# Recorded data:
________

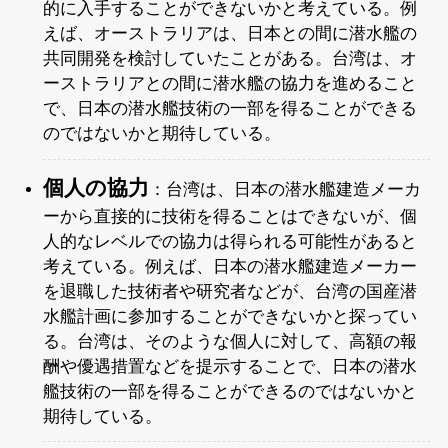
的に入手することができないかと考えている。例
えば、オーストラリアは、日本との間に潜水艦の
共同開発を検討していたことがある。台湾は、オ
ーストラリアとの間に潜水艦の協力を進めること
で、日本の潜水艦技術の一部を得ることができる
のではないかと期待している。
個人の協力
：台湾は、日本の潜水艦建造メーカ
ーから直接的に技術を得ることはできないが、個
人的なレベルでの協力は得られる可能性があると
考えている。例えば、日本の潜水艦建造メーカー
を退職した技術者や研究者などが、台湾の国産潜
水艦計画に参加することができないかと探ってい
る。台湾は、そのような個人に対して、高額の報
酬や優遇措置などを提示することで、日本の潜水
艦技術の一部を得ることができるのではないかと
期待している。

________

# INSTRUCTIONS FOR THE TASK:
Nothing before the line containing "酬や優遇措置などを提示することで、日本の潜水" should be repeated; repeat that line and all later lines through the end of the data above, exactly.

# YOUR RESPONSE:
酬や優遇措置などを提示することで、日本の潜水
艦技術の一部を得ることができるのではないかと
期待している。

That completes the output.